Entries supplied START

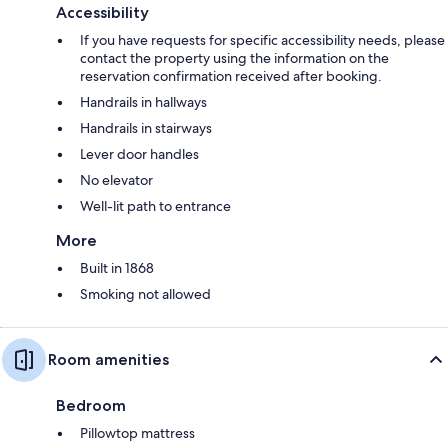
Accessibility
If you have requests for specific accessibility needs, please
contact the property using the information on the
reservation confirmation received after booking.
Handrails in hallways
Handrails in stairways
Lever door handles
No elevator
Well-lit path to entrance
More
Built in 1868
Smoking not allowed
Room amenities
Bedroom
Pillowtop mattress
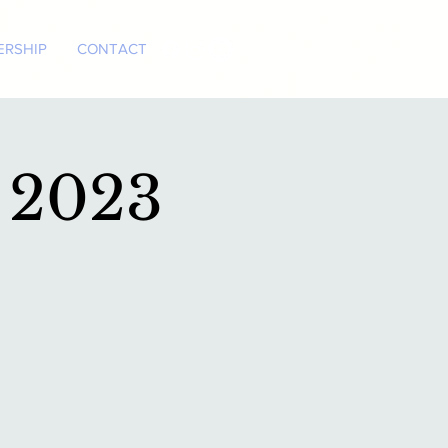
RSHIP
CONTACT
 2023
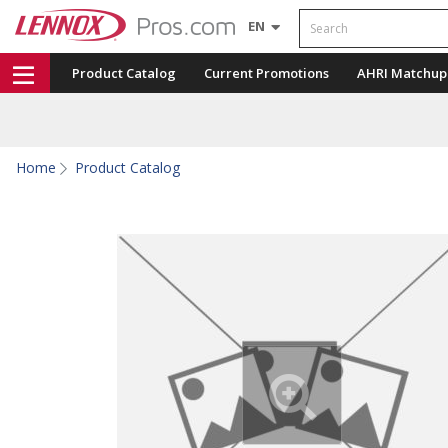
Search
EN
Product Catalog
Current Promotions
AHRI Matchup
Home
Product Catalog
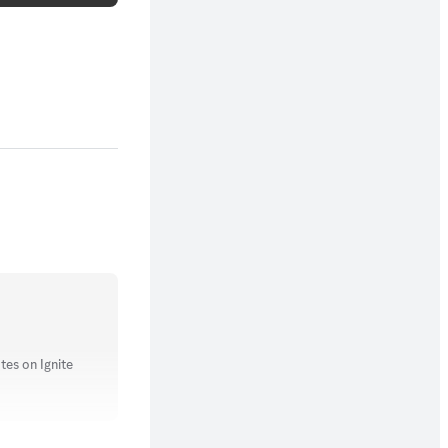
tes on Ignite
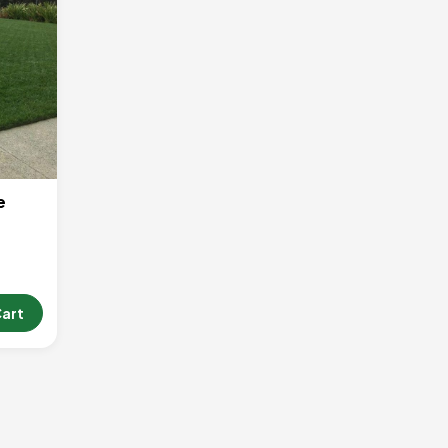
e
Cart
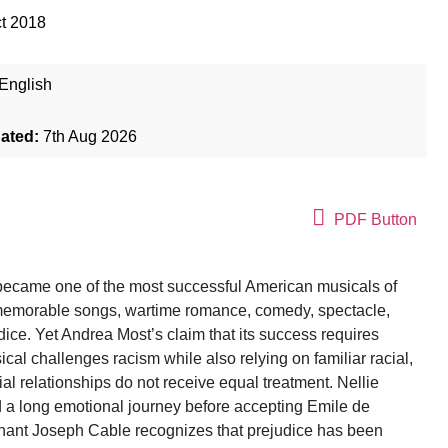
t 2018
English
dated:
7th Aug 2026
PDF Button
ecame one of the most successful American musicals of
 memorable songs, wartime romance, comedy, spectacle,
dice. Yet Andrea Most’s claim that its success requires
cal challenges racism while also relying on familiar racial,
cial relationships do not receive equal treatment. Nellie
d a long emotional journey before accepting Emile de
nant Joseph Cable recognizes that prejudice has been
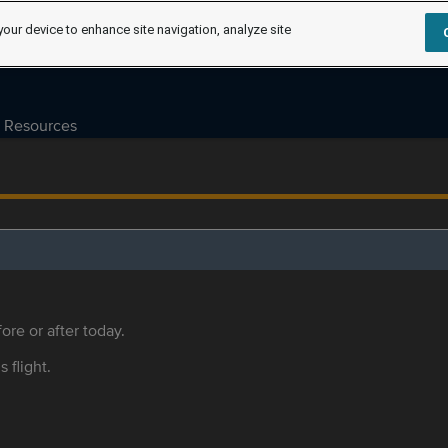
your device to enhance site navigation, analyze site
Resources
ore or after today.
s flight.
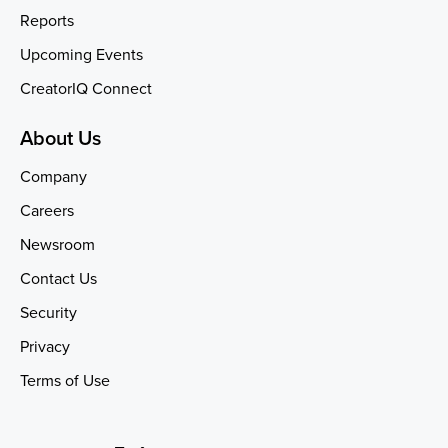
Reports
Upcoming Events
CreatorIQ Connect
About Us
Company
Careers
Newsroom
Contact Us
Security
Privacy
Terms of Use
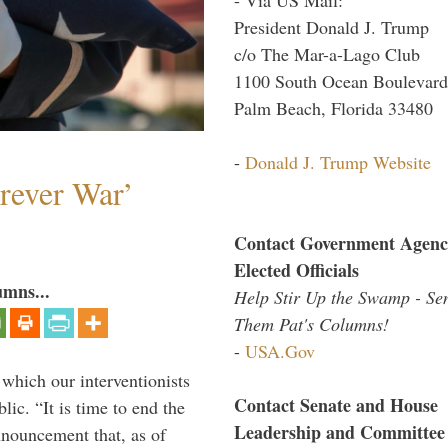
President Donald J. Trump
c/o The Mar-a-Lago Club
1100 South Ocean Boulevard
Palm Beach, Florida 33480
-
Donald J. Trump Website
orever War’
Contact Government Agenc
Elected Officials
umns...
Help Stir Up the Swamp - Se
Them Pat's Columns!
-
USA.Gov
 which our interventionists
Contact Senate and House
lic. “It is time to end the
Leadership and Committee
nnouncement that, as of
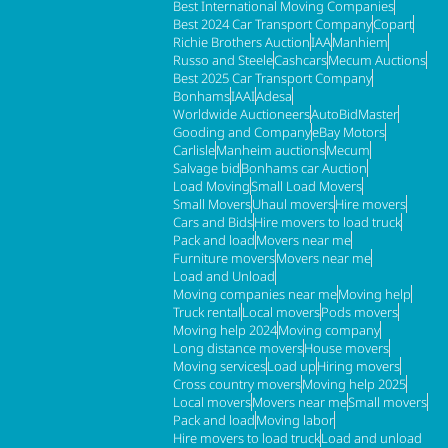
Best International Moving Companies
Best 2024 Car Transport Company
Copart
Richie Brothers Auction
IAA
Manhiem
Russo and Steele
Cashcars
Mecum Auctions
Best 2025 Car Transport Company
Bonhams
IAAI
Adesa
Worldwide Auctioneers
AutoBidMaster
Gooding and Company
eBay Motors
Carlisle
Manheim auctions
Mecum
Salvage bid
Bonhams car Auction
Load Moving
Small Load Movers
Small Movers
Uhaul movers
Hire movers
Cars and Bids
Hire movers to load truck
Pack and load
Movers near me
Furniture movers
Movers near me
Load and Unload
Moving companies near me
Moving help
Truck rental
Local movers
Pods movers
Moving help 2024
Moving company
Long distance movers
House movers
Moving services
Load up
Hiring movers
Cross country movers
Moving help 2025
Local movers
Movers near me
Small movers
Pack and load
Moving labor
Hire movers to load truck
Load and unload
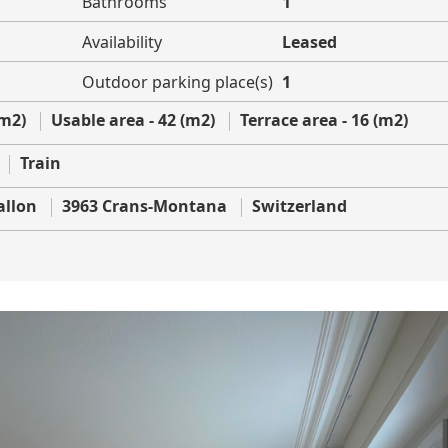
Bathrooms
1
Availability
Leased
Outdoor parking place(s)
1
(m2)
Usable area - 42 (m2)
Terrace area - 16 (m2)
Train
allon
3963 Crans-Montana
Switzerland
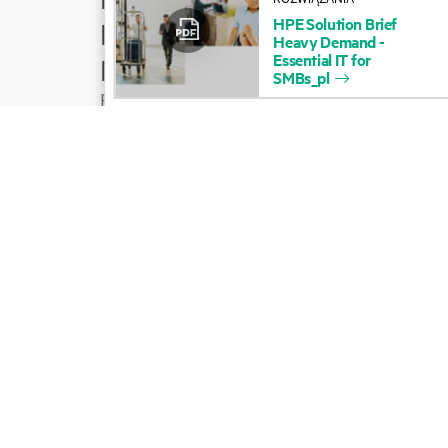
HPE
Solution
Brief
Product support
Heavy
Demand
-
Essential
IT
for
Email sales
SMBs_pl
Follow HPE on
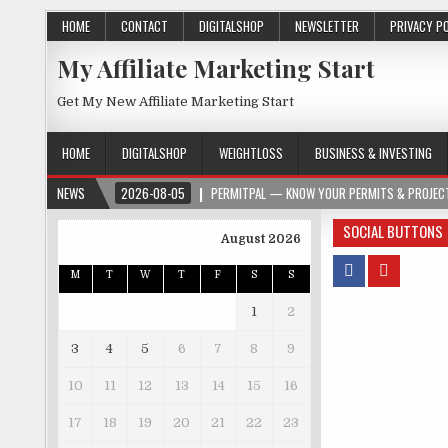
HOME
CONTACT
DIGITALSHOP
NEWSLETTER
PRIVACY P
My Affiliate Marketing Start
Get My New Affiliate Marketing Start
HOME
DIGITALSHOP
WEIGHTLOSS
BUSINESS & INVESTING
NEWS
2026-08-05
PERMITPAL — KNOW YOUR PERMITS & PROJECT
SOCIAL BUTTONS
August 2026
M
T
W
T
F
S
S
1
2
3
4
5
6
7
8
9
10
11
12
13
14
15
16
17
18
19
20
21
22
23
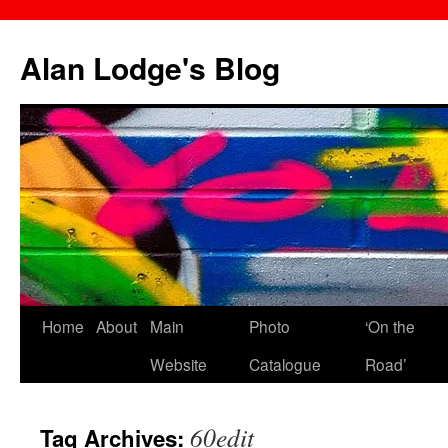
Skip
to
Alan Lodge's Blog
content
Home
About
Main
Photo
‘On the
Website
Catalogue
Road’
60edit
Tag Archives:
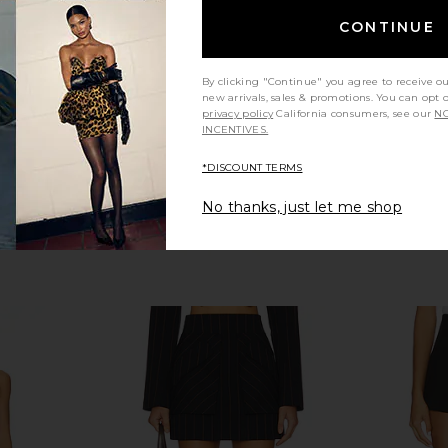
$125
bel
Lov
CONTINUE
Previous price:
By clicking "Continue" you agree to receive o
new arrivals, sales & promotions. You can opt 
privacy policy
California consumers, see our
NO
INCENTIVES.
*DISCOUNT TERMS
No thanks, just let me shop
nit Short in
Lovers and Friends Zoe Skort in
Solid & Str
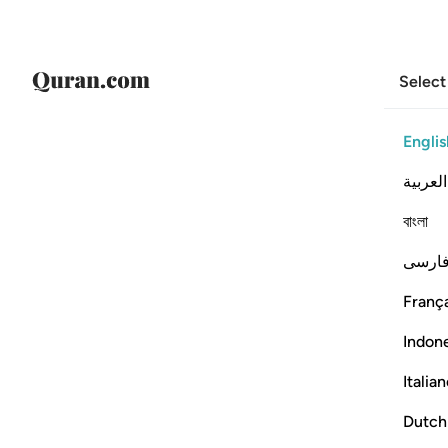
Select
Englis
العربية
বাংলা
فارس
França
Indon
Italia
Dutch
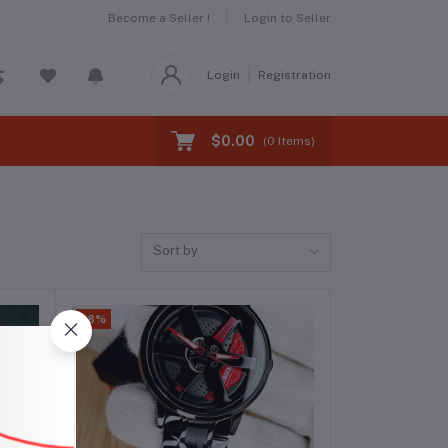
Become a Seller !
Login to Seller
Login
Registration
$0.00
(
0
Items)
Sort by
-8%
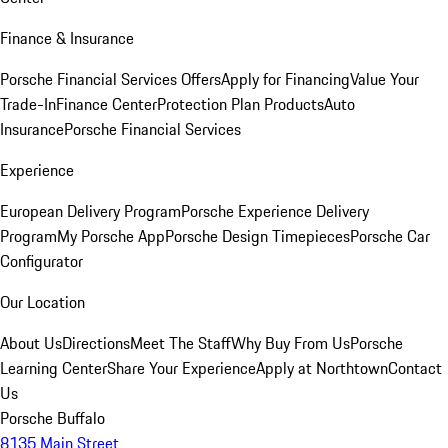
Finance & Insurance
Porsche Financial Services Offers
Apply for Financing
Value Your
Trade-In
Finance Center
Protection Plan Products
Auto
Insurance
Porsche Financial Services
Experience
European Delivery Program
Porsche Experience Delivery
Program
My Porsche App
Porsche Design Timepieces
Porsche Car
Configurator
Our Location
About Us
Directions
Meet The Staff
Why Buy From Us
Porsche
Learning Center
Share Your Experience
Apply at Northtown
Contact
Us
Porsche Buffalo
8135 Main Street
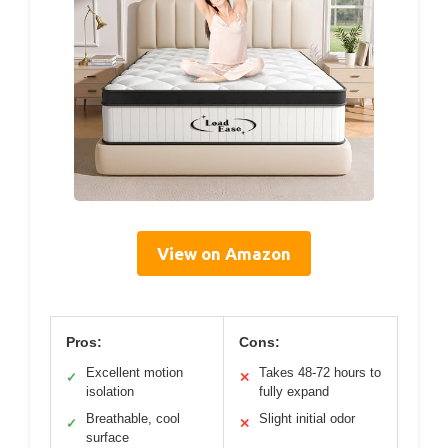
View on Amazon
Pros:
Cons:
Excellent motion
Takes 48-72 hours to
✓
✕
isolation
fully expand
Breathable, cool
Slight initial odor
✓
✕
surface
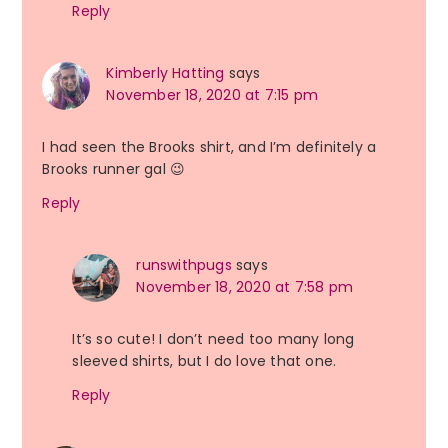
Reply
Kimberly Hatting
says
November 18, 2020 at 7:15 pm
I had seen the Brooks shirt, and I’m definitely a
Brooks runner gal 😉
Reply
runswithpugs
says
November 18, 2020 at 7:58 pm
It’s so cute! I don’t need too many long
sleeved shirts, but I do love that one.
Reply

Entries supplied END

Print only the lines from the one with "Become a Seller !" through the last line of the data above, exactly and with both ends, and please omit any pictures.

Become a Seller !
Login to Seller
Login
Registration
$0.00
(
0
Items)
Sort by
-8%
Finance & Insurance
Porsche Financial Services Offers
Apply for Financing
Value Your
Trade-In
Finance Center
Protection Plan Products
Auto
Insurance
Porsche Financial Services
Experience
European Delivery Program
Porsche Experience Delivery
Program
My Porsche App
Porsche Design Timepieces
Porsche Car
Configurator
Our Location
About Us
Directions
Meet The Staff
Why Buy From Us
Porsche
Learning Center
Share Your Experience
Apply at Northtown
Contact
Us
Porsche Buffalo
8135 Main Street
View on Amazon
Pros:
Cons:
Excellent motion
Takes 48-72 hours to
✓
✕
isolation
fully expand
Breathable, cool
Slight initial odor
✓
✕
surface
Reply
Kimberly Hatting
says
November 18, 2020 at 7:15 pm
I had seen the Brooks shirt, and I’m definitely a
Brooks runner gal 😉
Reply
runswithpugs
says
November 18, 2020 at 7:58 pm
It’s so cute! I don’t need too many long
sleeved shirts, but I do love that one.
Reply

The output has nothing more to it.